Hundreds of people called 911 last week when they had no heat in their homes because the power was out.
(TNS) — Cleveland City Council intends to conduct oversight on a host of issues in 2019, from finding a new headquarters for police and troubleshooting power outages on the city’s West Side to placement of security cameras around town.
At a meeting of council’s committee chairs Monday, Council President Kevin Kelley laid out issues he wants members to dig into and sought suggestions from other members.
His goal: To develop a working document that can be a guide for hearings and factfinding sessions through the year.
Here’s some of the topics on that agenda:
Police headquarters: Cleveland sold its share of the downtown Justice Center complex to Cuyahoga County for $9.25 million and worked out an agreement with the county for jail services. Title to the building transferred last October. Since then, the city has been renting space from the county.
The city in June selected the former home of The Plain Dealer at 1801 Superior as a new home for the police and intended to be moved in by March.
But in September, Mayor Frank Jackson’s administration abruptly notified GLP Superior Ltd., led by developer Fred Geis, that it no longer intended to work with the company on the $60 million project.
Members of council have never been fully briefed about what happened. The city, meanwhile, has spent more than $500,000 on rent in the Justice Center since October.
Kelley said Monday that he had been hoping the deal still could be worked out.
“But if it’s being declared dead now, we need to go back to it,” Kelley said. “Where are we going to go now?”
Power outages: The West Side has been plagued by a series of power outages.
Cleveland Public Power is in the midst of a series of improvements that the city-owned utility initiated following multiple power outages around Labor Day and earlier in the summer.
Among those improvements were the addition of a second feeder line to the West Side at a cost of $6 million and an $18 million transmission line, allowing CPP to deliver power to the West Side from multiple points, reducing the chances of outages.
But scattered outages have continued.
Hundreds of people called 911 last week when they had no heat in their homes because the power was out, according to Councilman Martin Keane, whose ward includes westernmost Cleveland.
Councilman Kerry McCormack — who represents Ohio City, Tremont and most of the downtown — said he has been told by some businesses that they are reluctant to invest more in his neighborhoods because of the unreliable power.

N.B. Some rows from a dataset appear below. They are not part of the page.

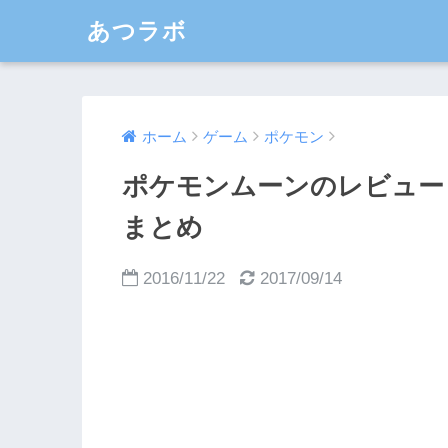
あつラボ
ホーム
ゲーム
ポケモン
ポケモンムーンのレビュー
まとめ
2016/11/22
2017/09/14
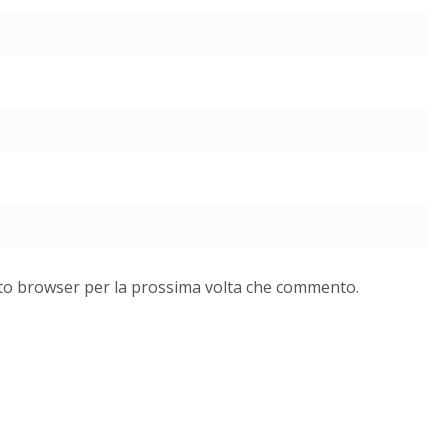
esto browser per la prossima volta che commento.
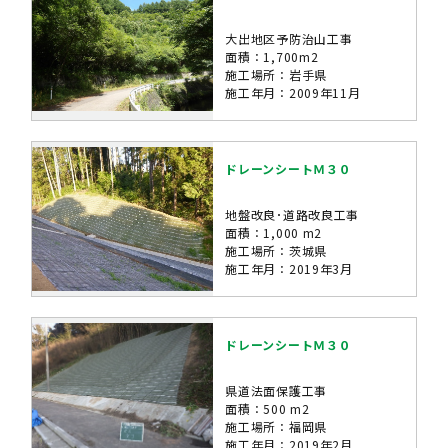
大出地区予防治山工事
面積：1,700m2
施工場所：岩手県
施工年月：2009年11月
ドレーンシートＭ３０
地盤改良･道路改良工事
面積：1,000 m2
施工場所：茨城県
施工年月：2019年3月
ドレーンシートＭ３０
県道法面保護工事
面積：500 m2
施工場所：福岡県
施工年月：2019年2月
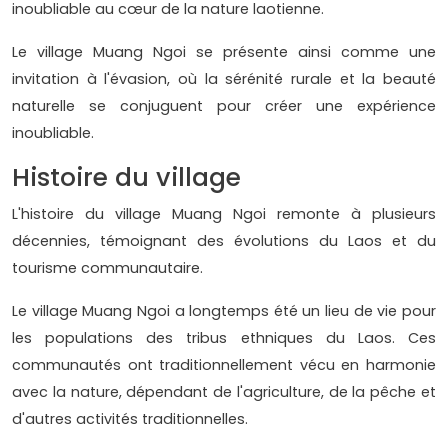
inoubliable au cœur de la nature laotienne.
Le village Muang Ngoi se présente ainsi comme une
invitation à l'évasion, où la sérénité rurale et la beauté
naturelle se conjuguent pour créer une expérience
inoubliable.
Histoire du village
L'histoire du village Muang Ngoi remonte à plusieurs
décennies, témoignant des évolutions du Laos et du
tourisme communautaire.
Le village Muang Ngoi a longtemps été un lieu de vie pour
les populations des tribus ethniques du Laos. Ces
communautés ont traditionnellement vécu en harmonie
avec la nature, dépendant de l'agriculture, de la pêche et
d'autres activités traditionnelles.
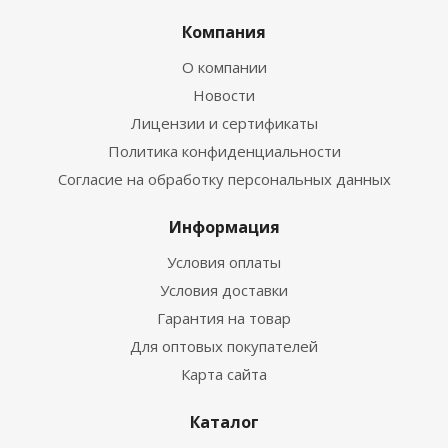
Компания
О компании
Новости
Лицензии и сертификаты
Политика конфиденциальности
Согласие на обработку персональных данных
Информация
Условия оплаты
Условия доставки
Гарантия на товар
Для оптовых покупателей
Карта сайта
Каталог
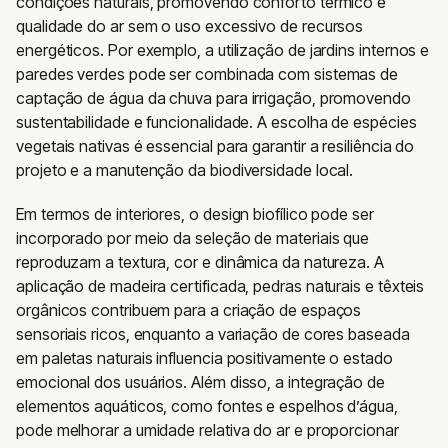
condições naturais, promovendo conforto térmico e
qualidade do ar sem o uso excessivo de recursos
energéticos. Por exemplo, a utilização de jardins internos e
paredes verdes pode ser combinada com sistemas de
captação de água da chuva para irrigação, promovendo
sustentabilidade e funcionalidade. A escolha de espécies
vegetais nativas é essencial para garantir a resiliência do
projeto e a manutenção da biodiversidade local.
Em termos de interiores, o design biofílico pode ser
incorporado por meio da seleção de materiais que
reproduzam a textura, cor e dinâmica da natureza. A
aplicação de madeira certificada, pedras naturais e têxteis
orgânicos contribuem para a criação de espaços
sensoriais ricos, enquanto a variação de cores baseada
em paletas naturais influencia positivamente o estado
emocional dos usuários. Além disso, a integração de
elementos aquáticos, como fontes e espelhos d’água,
pode melhorar a umidade relativa do ar e proporcionar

One factor to be considered is that CPP operates as an independent enterprise. Funding for improvements would ultimately have to be covered by the utility's rate payers.
Lights and cameras: The city intends to replace 61,000 street lights with brighter, more cost-effective LED lighting and mount 1,000 surveillance cameras atop utility poles.
The administration has said it intends to put cameras around recreation centers, parks and in hot spots for crime around town.
Members of council want input on where those cameras are placed.
Deployment of safety forces: Kelley said he wants council to keep an eye on response times for emergency calls, particularly for EMS runs.
It’s a subject that has prompted many complaints in the past, he said.
“Anecdotally, I feel like it’s getting better,” he said. “I think we need to make sure we’re monitoring.”
New revenue raised after Cleveland voters approved an income tax increase at the end of 2016 allowed the city to expand EMS services, said Councilman Matt Zone, who chairs the Safety Committee.
The money enabled the city to hold two training classes for EMS cadets and add new emergency vehicles. Shifts were expanded and now have as many as 23 crews on duty at once.
Jackson told editors at cleveland.com on Friday that EMS response times have been reduced to a matter of minutes.
Capital projects: Kelley wants the administration to provide an assessment of the city’s key assets, such as all its recreation centers, any capital improvements planned for those assets and a schedule for when that work is to be done.
Jackson’s capital improvements budget, which looks at projects in a three-year cycle, includes millions of dollars for recreation center improvements.
Among those are construction of two new centers this year.
Jackson also intends to continue programming that was expanded in rec centers as part of efforts to address the health impacts of trauma and stress. The mayor’s budget proposal includes $3 million to continue those programs, which include GED classes, job training, arts programming and the stationing of counselors in the rec centers.